I don’t think it’s fair to blame President Bush for mismanaging the war. Certainly he made mistakes, but what war-time President hasn’t? America lost its first engagements with the enemy in World War II. There was little progress in the Civil War for years until Lincoln found the right general to take the fight to the Confederates.
The invasion of Iraq was completed quickly, and executed almost flawlessly. That the occupation of Iraq, and the war against the insurgency that went with it, raged on for several years until we found the right strategy for it is hardly something that can be wrote off as “mismanagement.” Bush made mistakes, yes, but better to have made those mistakes than to have done what the media/left (same thing) did and written the war off. Bush got it right in the end, and never abandoned what he started in Iraq (which is what the left/media wanted him to do), and ultimately that trumps any “mismanagement” he may be guilty of.

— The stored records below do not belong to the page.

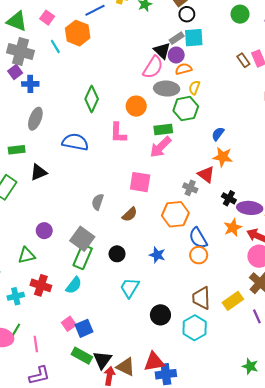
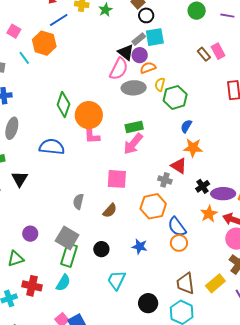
orange circle: (136, 106) -> (89, 115), moved, size x1.4
green hexagon: (186, 109) -> (175, 97), moved
black triangle: (39, 172) -> (20, 179), turned -30
black cross: (229, 198) -> (203, 186), turned 32

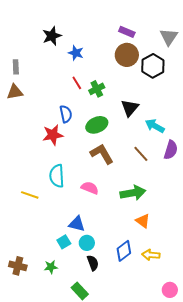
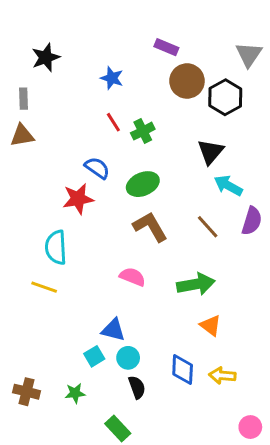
purple rectangle: (127, 32) -> (166, 47), moved
black star: (52, 36) -> (46, 57), moved
black triangle: (130, 108) -> (211, 152), moved
blue semicircle: (66, 114) -> (97, 168), turned -42
cyan semicircle: (57, 176) -> (56, 247), moved
blue diamond: (124, 251) -> (183, 370), turned -50

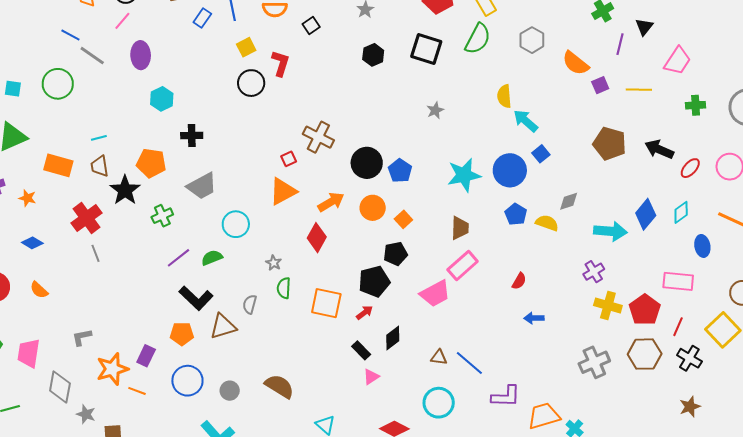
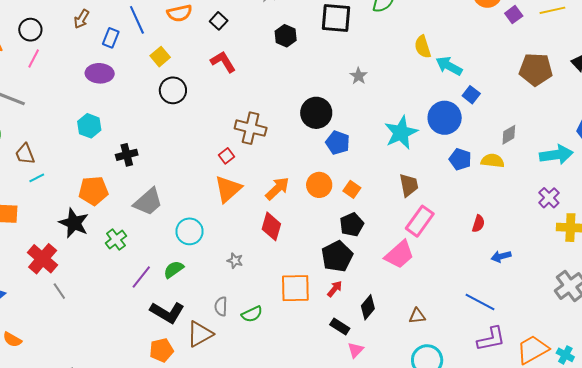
purple ellipse: (141, 55) -> (100, 73), moved, turned -72
red L-shape: (281, 63) -> (223, 62), moved, turned -36
black circle: (367, 163) -> (316, 113), moved
brown trapezoid: (100, 166) -> (25, 154), moved
green semicircle: (284, 288) -> (252, 314), moved, turned -105
blue line: (469, 363) -> (480, 302), moved

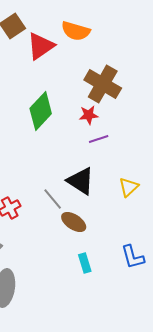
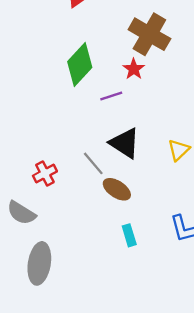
red star: (89, 115) -> (134, 69), turned -30
purple line: (99, 139) -> (111, 96), moved

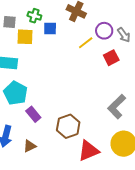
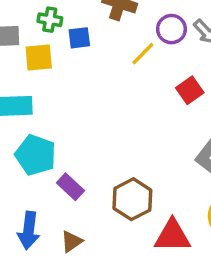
red square: (111, 58) -> (190, 90), moved
red triangle: (89, 151) -> (172, 236), turned 30

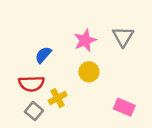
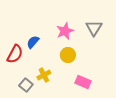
red semicircle: (31, 84) -> (15, 54), moved, turned -60
pink rectangle: (124, 107) -> (83, 82), moved

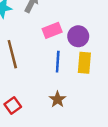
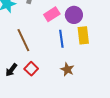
red square: (13, 106) -> (31, 69), moved

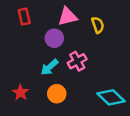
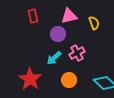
red star: (21, 93) -> (30, 79), size x1.6
orange circle: (57, 94) -> (69, 80), moved

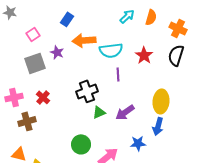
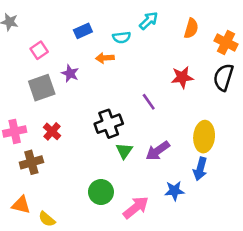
cyan arrow: (127, 16) -> (149, 21), moved
blue rectangle: (67, 19) -> (83, 31), turned 32
orange arrow: (84, 40) -> (105, 58), size x0.6
cyan semicircle: (111, 50) -> (122, 37), moved, size x0.6
red star: (144, 55) -> (182, 77), turned 30
purple line: (118, 74) -> (149, 102), turned -32
green triangle: (99, 112) -> (124, 151), turned -32

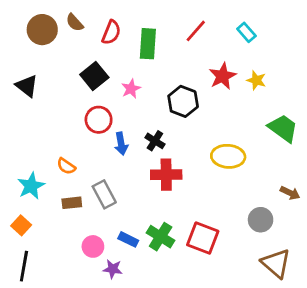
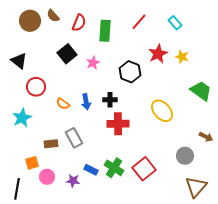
red circle: (99, 120) -> (36, 87), moved
black cross: (155, 141) -> (110, 100), turned -32
yellow ellipse: (228, 156) -> (162, 111), turned 45
orange semicircle: (66, 166) -> (63, 104), moved
cyan star: (31, 186) -> (22, 118), moved
orange square: (21, 225) -> (32, 163), moved, turned 32
red square: (203, 238) -> (144, 169), turned 30
pink circle: (93, 246) -> (47, 177), moved
brown triangle: (276, 263) -> (196, 187), turned 30
purple star: (113, 269) -> (73, 181), moved

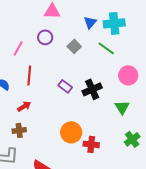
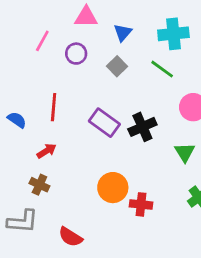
blue triangle: (90, 22) -> (123, 32), moved
pink line: (18, 48) -> (42, 41), moved
purple rectangle: (65, 86) -> (104, 123), size x1.5
brown cross: (19, 130) -> (39, 185), turned 32

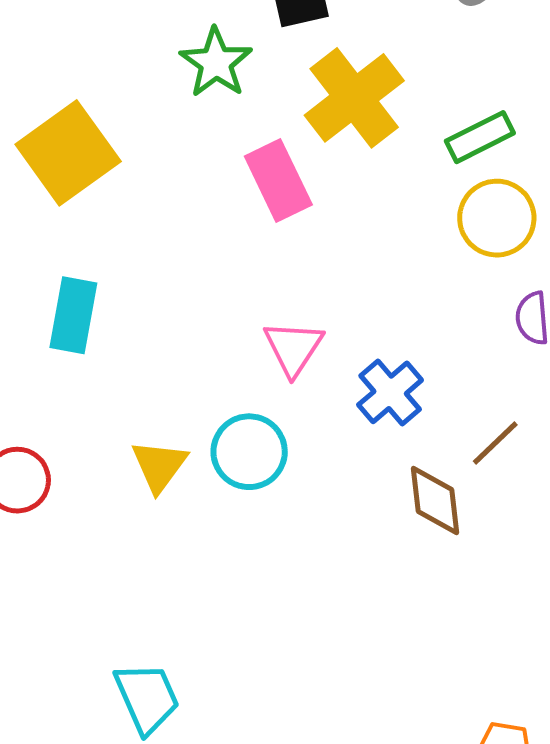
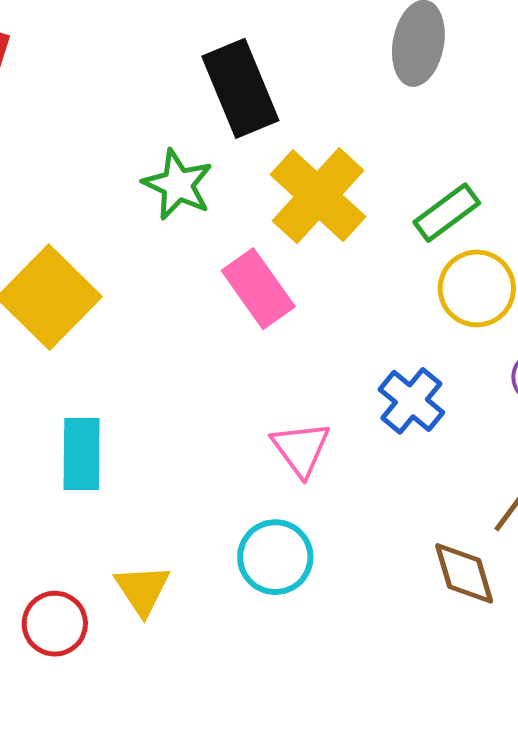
blue cross: (390, 392) -> (411, 401), moved
yellow triangle: (159, 466) -> (142, 590), moved

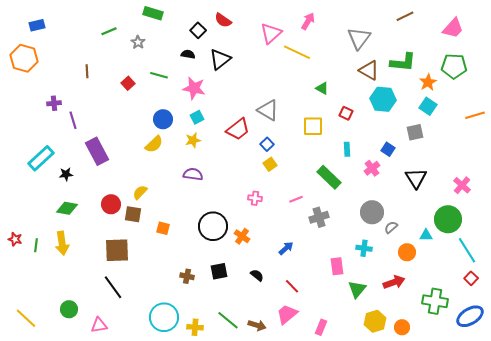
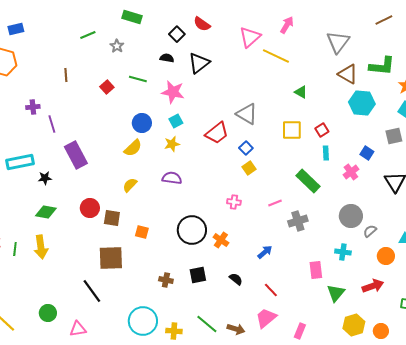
red square: (346, 113) -> (322, 130), moved, turned 32
cyan rectangle: (41, 158) -> (20, 162), turned 32
yellow semicircle: (140, 192) -> (130, 185), moved
brown square: (117, 250) -> (111, 258), moved

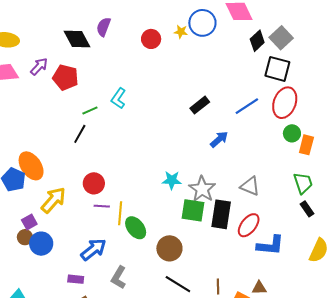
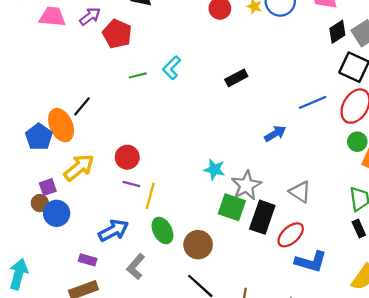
black rectangle: (200, 105) -> (236, 78), moved
black line: (80, 134) -> (82, 106), moved
green ellipse: (136, 228) -> (162, 231), moved

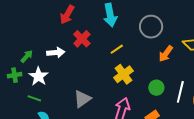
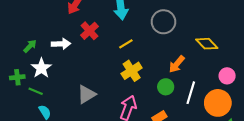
orange arrow: (166, 54) -> (177, 64), moved
green cross: (15, 75) -> (17, 77), moved

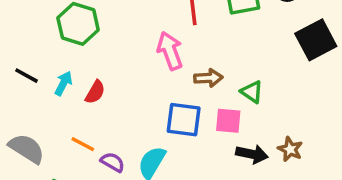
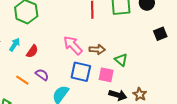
black square: (316, 40) -> (160, 34), size x0.6
pink arrow: (170, 51) -> (73, 45), moved, turned -30
purple semicircle: (113, 162) -> (42, 75), moved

As for destroying his Presidency, it is the short-sighted folks on the left who did that by choosing partisanship over sound foreign policy. Rather than working with President Bush to figure out how the war could be won, partisans like Harry Reid (who delcared the war lost), John Kerry (who made Iraq an issue during his campaign in 2004) and Barack Obama (who singled himself out from his fellow Democrats in the primaries by standing on his anti-Iraq position) used Iraq as a whooping stick to beat up on their political enemies. And it worked. Their defeatism, amplified by willing accomplices in the media, ground down America’s will on the Iraq war.
Thankfully, Bush stuck to his guns and won the war (even if the editorial board at the Washington Post won’t admit it).